Dick Montana wasn’t his real name, of course. That was a character played by Dan McLain, a lifelong performer who knew how to dominate a stage and work a crowd. “A lot of it was theater,” Alvin says. “It wasn’t him. [Dan] was a music nerd. He knew a lot about country and blues and he loved Tom Jones and Dean Martin, but he was also president of the Kinks fanclub when he was a teenager. He was kind of a dork, like the rest of us. And he constructed this larger-than-life image.”

“Dan only ever wanted to be a performer, and that’s what drove every decision of his life. He was an artist who embraced life as art. He played a character free from care,” says Harris.

But there was no clear line between his on-stage and off-stage personality, as Alvin explains. “It was the first Pleasure Barons tour. I was basically broke, and I was gonna make three grand on this tour.” So he agreed to hit the road. And after their last gig, in Las Vegas at a place called Calamity Jane’s, Alvin flew home. A couple days later, he gave Country Dick a call.

“Where’s the money? I really need that money.”
“Uh, Dave, I got some bad news.”
“What’s the bad news, Dick?”
“Uh, there isn’t any money.”
“What do you mean, there isn’t any money?”
“Well, uh, everybody was taking advances on their salary, and, uh, then maybe someone lost it all gambling.”

“We didn’t speak for a long time after that,” Alvin says. “I needed money so bad and then he fucked it all up. But you take the good with the bad.

“Here’s my favorite Country Dick story. This is after I finally got paid and decided I’d be his friend again. I called him up as a joke at like 10 in the morning, and I disguised my voice [affects L.A. cokehead voice]. ‘Hey, Dick! It’s me, Carl, man, you remember me?’ ‘Uh. No.’
‘Oh, come on, man. Back in ‘86, we partied. My parents had that house in Del Mar overlooking the beach, and we had blow and we had those chicks over—you remember those crazy chicks?’ ‘Uh. Maybe.’ ‘Yeah, man, well, hey, my parents moved out and I got the house, man, so I’m having a party! I’m gonna have those chicks over here, and I got a bunch of booze, and a bunch of blow!’ ‘Oh, Carl! How you doing, man?!’

“Then I dropped the voice. ‘Fuck you, man, it’s me.’ ‘Fuck you, Alvin, you fucking bastard.’ And that was Country Dick in a nutshell. That wasn’t Dan McLain, but that was Country Dick.”

Dan McLain had created an absurd character, all broad strokes, a walking endorsement of casual debauchery, who kicked the audience around and expected to be kicked back; half Waylon, half Johnny Rotten. But he didn’t turn the character on at showtime and turn it off in the hotel. So his death at 40 wasn’t altogether surprising. He lived hard. And he was aware of his mortality after a bout with throat cancer.

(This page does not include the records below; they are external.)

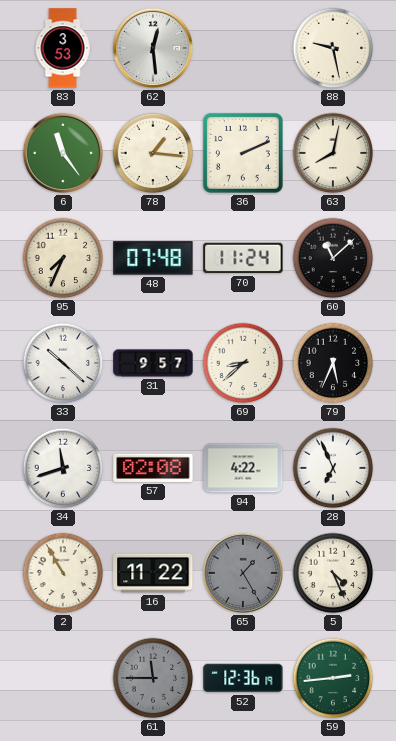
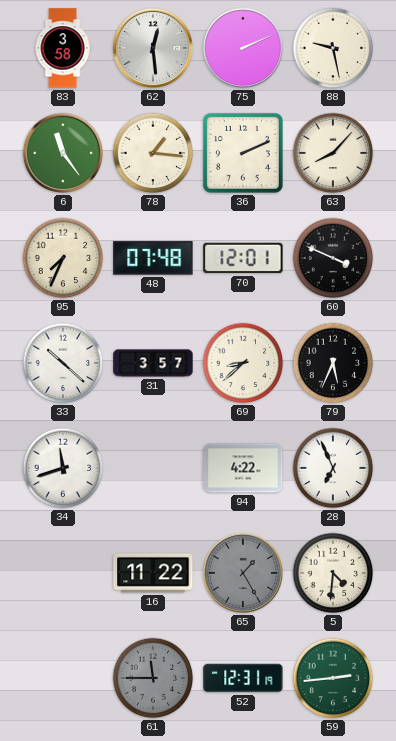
83: 3:53 -> 3:58
75: none -> 2:11
63: 8:02 -> 8:07
70: 11:24 -> 12:01
60: 11:08 -> 3:49
31: 9:57 -> 3:57
57: 02:08 -> none
2: 10:55 -> none
5: 4:26 -> 4:31
52: 12:36 -> 12:31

“You couldn’t imagine visiting Country Dick at a nursing care facility. That was never gonna happen,” Alvin says. “The last couple years of his life were pretty intense. I won’t use the phrase death wish, but that was kinda what was going on. He was burning the candle at both ends. His cancer had come back. I think he wanted to go out in a blaze of glory. And he did.”

“When I was down on my luck, there were very few people I could trust who had faith in me. Dick was one of them. He was always supportive, and genuinely sweet. That’s the thing I miss most about the guy.”

“I know we all dream about him,” Harris says. “I had a recurring dream for years, where I drive out to the edge of a desert town, Yuma maybe. There’s a little roadhouse bar at the end of the road. It’s night, and there’s a string of lights all around the front porch. I know I am going inside to meet Country Dick. He’s not dead at all. He faked his death and he’s hiding out, running this little cantina. But the dream ends before I go inside.”